I've stumbled upon this congruence very similar to Fermat's Little Theorem, but I can't seem to wrap my head around how to solve it. It goes like this:
i) Suppose $p$ is prime, $(a,p)=1$ and the congruence $x^2 \equiv a \pmod p$ has a solution $x$. Prove that $a^{(p-1)/2}\equiv 1 \pmod p$.
And the same question but with an additional condition:
ii) Suppose $p$ is prime, $p \equiv 3 \pmod 4$, $(a,p) = 1$ and the congruence $x^2 \equiv a \pmod p$ does not have a solution $x$. Prove that $a^{(p-1)/2}\equiv -1 \pmod p$.
For i: Since $x^2 \equiv a \pmod p$ has a solution, we know that $p \mid x^2 – a$, hence $kp=x^2-a$ for some integer $k$, or $a = x^2-kp$. Now this doesn't really help me much!

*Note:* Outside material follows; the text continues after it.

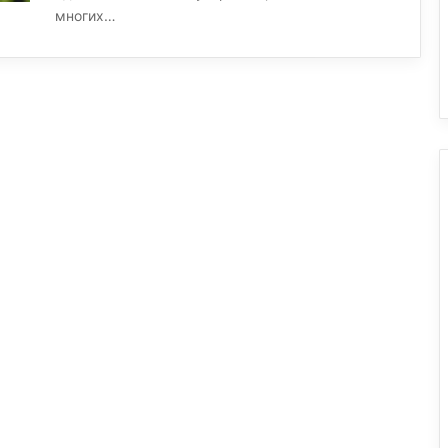
многих…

For ii: Similarly stumped.
Best Answer
Hints:
(i) If $x^2 \equiv a \pmod p$ then what is $a^{\frac{p-1}{2}}$ as a power of $x$? Do this and apply Fermat's little theorem.
(ii) Write $x=a^{\frac{p-1}{2}}$. Fermat's little theorem gives you $x^2 \equiv 1 \pmod p$. Now use the rest of the information you've been given.